Harvey, the cutting edge legal technology unicorn recently valued at $3 billion, just announced some big news. They are collaborating with Anthropic and Google’s corporate venture arm. This development shapes up to be Harvey’s most important moment to date. The development stage tech company has quickly become one of the most successful companies to come out of the OpenAI Startup Fund’s portfolio. Harvey was created to help power the legal industry with artificial intelligence. Instead of developing and training its own models, it instead fine-tunes the best-performing foundation models from various vendors.
Back in February, Harvey closed a remarkable $300 million Series D funding round. Sequoia led the round, with the OpenAI Fund, Coatue, Kleiner Perkins, and GV participating heavily. These investments are sure to reinforce Harvey’s mission to deliver innovative AI solutions that help legal professionals do what they do best, better than ever.

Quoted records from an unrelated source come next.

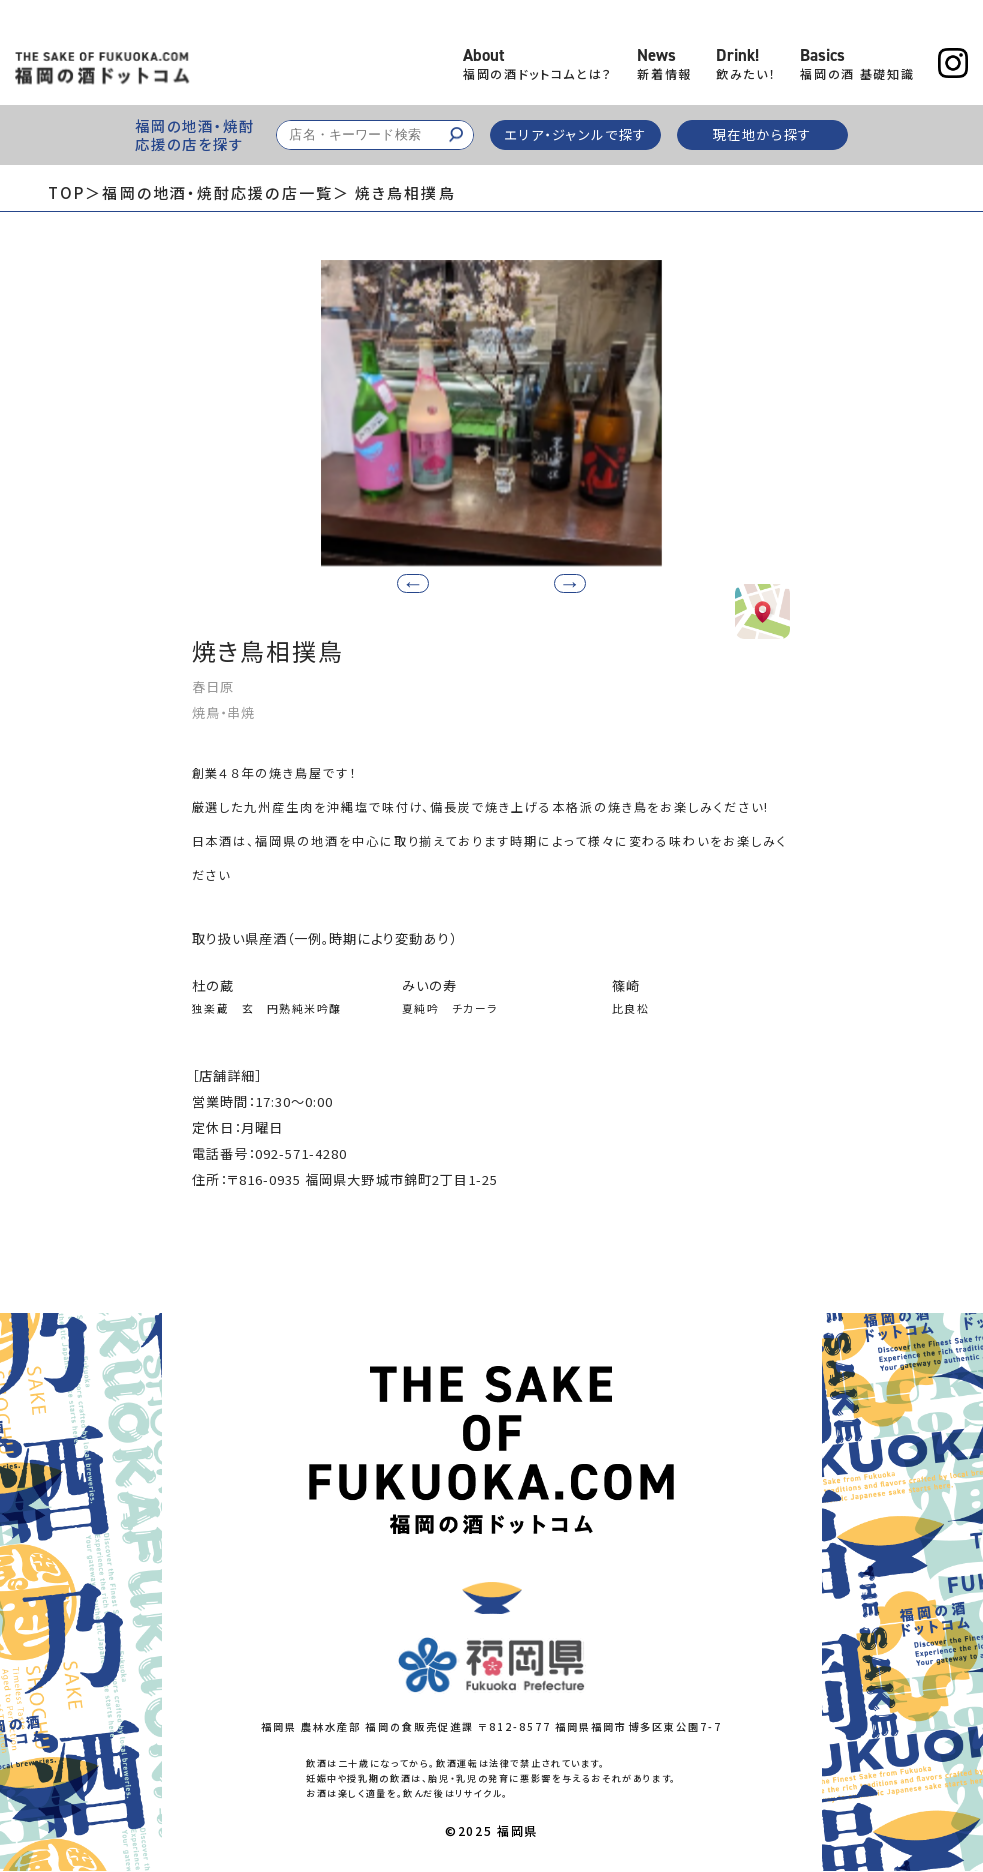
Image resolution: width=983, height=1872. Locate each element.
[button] (562, 582)
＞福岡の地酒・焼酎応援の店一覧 (209, 192)
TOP (66, 192)
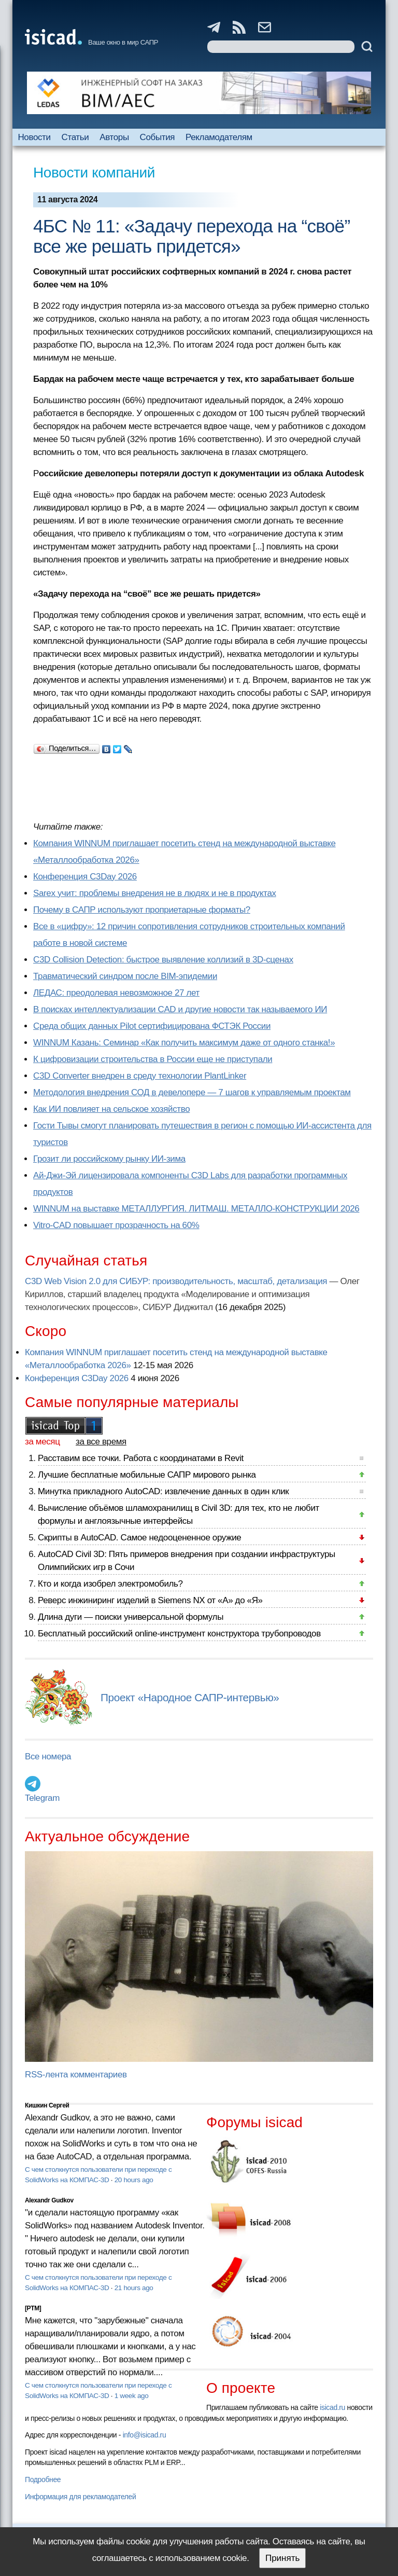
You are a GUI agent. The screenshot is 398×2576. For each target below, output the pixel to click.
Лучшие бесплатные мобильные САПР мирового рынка (147, 1475)
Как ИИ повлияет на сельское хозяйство (111, 1109)
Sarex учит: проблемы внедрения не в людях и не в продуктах (154, 893)
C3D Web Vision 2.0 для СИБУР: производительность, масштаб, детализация (176, 1281)
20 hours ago (134, 2180)
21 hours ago (134, 2288)
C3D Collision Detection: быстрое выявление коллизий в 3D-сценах (163, 960)
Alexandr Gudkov (49, 2200)
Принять (282, 2558)
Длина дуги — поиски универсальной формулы (130, 1617)
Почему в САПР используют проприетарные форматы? (141, 910)
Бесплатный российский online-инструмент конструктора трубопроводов (179, 1633)
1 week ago (132, 2396)
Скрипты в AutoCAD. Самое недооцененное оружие (139, 1537)
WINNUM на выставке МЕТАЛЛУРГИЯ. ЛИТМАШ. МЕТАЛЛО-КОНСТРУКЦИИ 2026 (196, 1209)
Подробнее (43, 2479)
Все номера (48, 1756)
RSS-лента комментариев (76, 2074)
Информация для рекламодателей (80, 2496)
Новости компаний (94, 172)
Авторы (114, 137)
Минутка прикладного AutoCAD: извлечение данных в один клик (163, 1491)
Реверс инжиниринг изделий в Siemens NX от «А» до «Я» (150, 1600)
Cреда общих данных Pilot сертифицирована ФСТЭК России (152, 1026)
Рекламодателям (219, 137)
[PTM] (33, 2308)
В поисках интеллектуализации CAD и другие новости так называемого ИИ (180, 1009)
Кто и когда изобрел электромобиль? (110, 1584)
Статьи (75, 137)
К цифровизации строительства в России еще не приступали (152, 1059)
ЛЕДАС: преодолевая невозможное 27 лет (116, 993)
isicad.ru (332, 2407)
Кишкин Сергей (47, 2105)
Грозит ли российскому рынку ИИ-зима (109, 1159)
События (157, 137)
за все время (101, 1442)
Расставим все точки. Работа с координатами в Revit (141, 1458)
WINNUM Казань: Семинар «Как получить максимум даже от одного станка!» (184, 1043)
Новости (34, 137)
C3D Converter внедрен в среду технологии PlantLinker (139, 1076)
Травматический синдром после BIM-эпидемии (125, 976)
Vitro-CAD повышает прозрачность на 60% (116, 1225)
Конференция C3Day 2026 (85, 876)
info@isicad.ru (144, 2435)
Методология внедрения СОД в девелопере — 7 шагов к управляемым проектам (192, 1092)
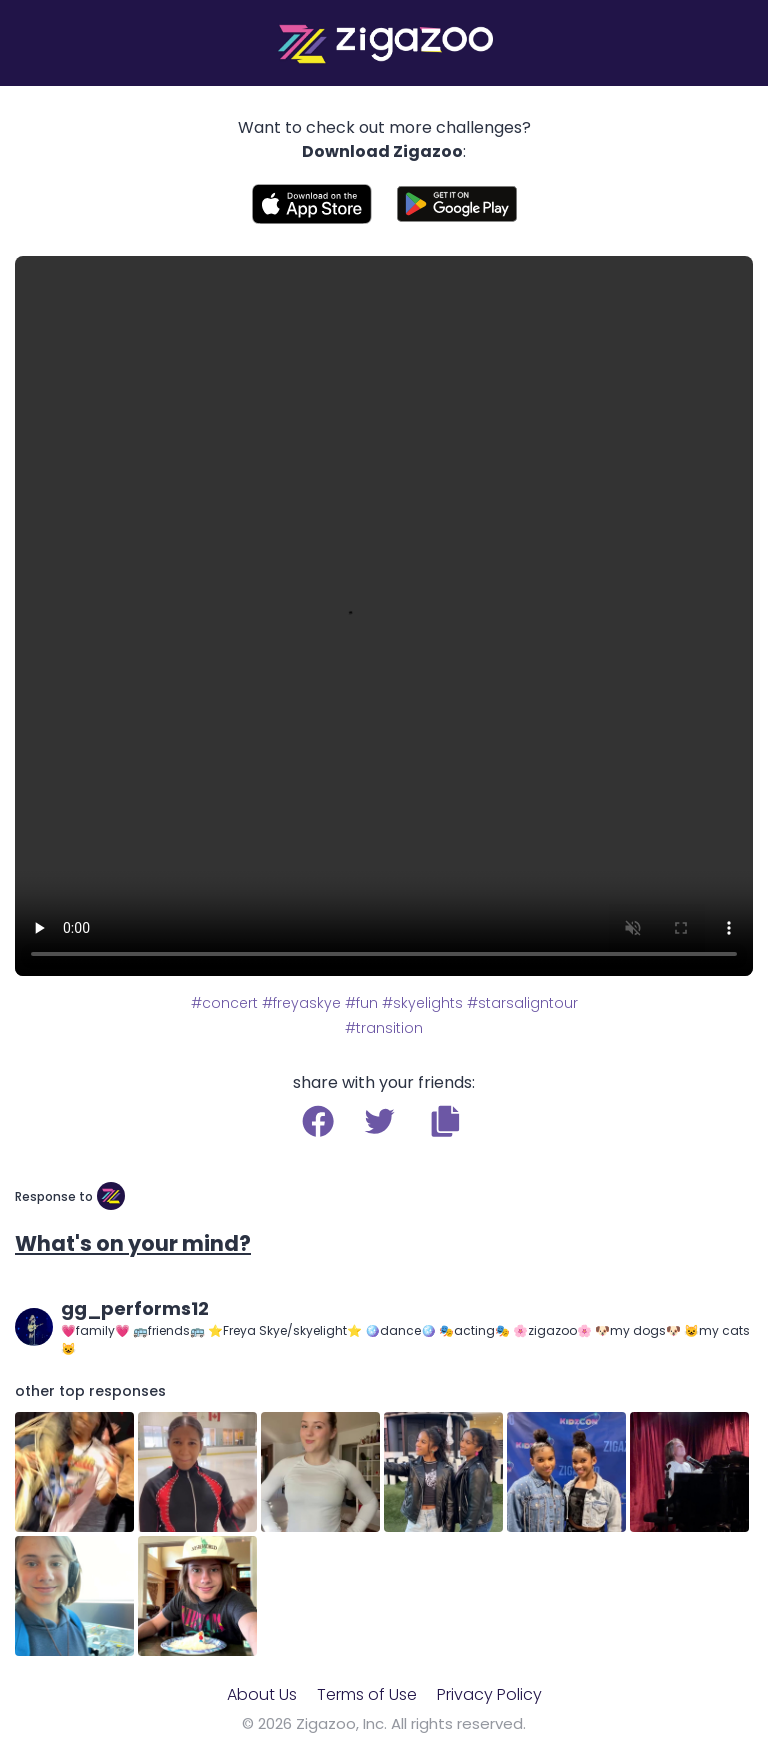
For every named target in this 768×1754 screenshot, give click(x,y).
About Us (262, 1694)
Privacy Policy (489, 1694)
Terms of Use (367, 1694)
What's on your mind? (133, 1243)
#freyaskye (301, 1003)
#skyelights (422, 1003)
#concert (224, 1003)
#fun (361, 1003)
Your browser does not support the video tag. (384, 616)
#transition (384, 1028)
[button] (445, 1121)
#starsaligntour (522, 1003)
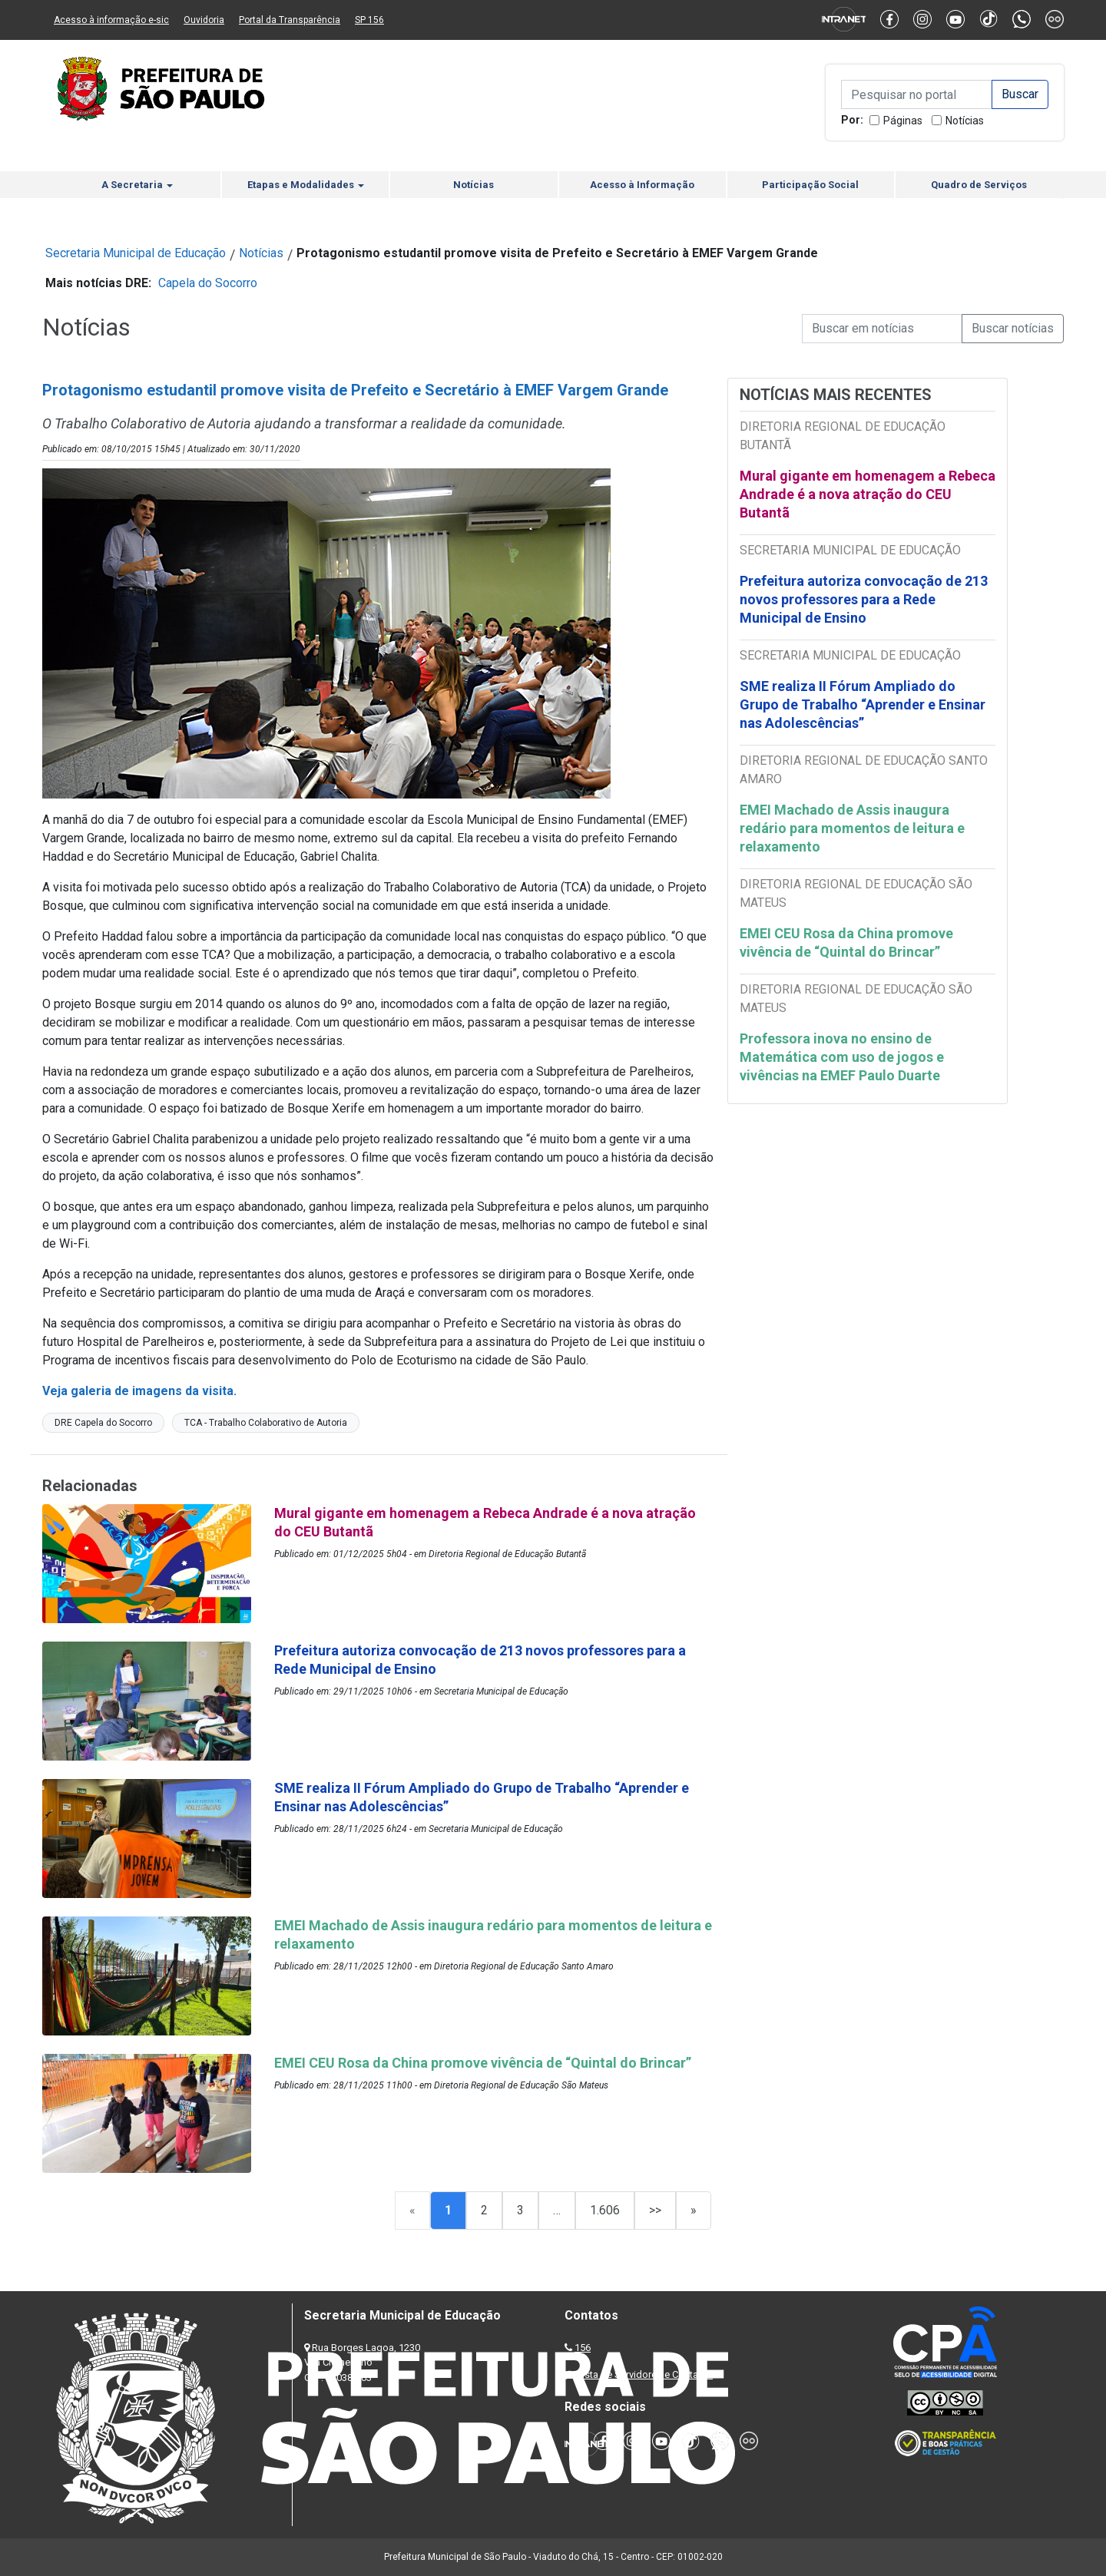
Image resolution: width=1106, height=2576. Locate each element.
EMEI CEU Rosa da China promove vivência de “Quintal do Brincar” (846, 942)
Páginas (902, 120)
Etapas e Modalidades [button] (305, 184)
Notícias (964, 120)
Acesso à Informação (642, 184)
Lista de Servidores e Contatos (645, 2374)
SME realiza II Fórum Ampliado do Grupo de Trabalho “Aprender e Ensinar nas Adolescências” (862, 704)
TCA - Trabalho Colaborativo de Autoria (265, 1422)
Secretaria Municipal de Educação (135, 253)
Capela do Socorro (207, 283)
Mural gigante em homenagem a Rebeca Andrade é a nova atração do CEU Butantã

Harvey’s unique approach to AI provides access to OpenAI’s o3 model for pre-trial activities and includes Anthropic’s Claude 3.7 Sonnet. Such a complex approach is what will enable Harvey to produce a variety of robust AI agents specialized for different legal tasks. The company has done benchmarks showing which foundation models perform best or worst across discrete legal tasks. Other implications Google’s Gemini 2.5 Pro is really good at legal drafting. It flounders on pre-trial work, like crafting oral arguments.
Winston Weinberg, CEO of Harvey, has been looking forward to these collaborations. He continued, “We are beyond lucky to count OpenAI as an investor in Harvey and instrumental partner in our product. We are excited to explore even more options for our customers, still being able to fulfill their needs worldwide.”
Harvey’s commitment to skateparks hasn’t stopped at transparency. It’s extended to innovation as well. It will then join a happy public leaderboard celebrating strong model benchmark performance. The company’s goal has been to shed light on how well different AI models perform across the wide range of today’s legal tasks. This program will highlight the powerful potential of their tools. Beyond that, it would establish a competitive marketplace that drives the continued innovation of AI applications to benefit the legal industry even more.
In reality, Harvey’s new benchmarks represent a major paradigm shift. In a short span of time, less than a year, seven models, including three that aren’t from OpenAI, now perform better than the original Harvey system on their BigLaw Bench. This finding underscores just how rapidly AI technologies are developing. It highlights the importance of continuous improvement in providing strong legal solutions.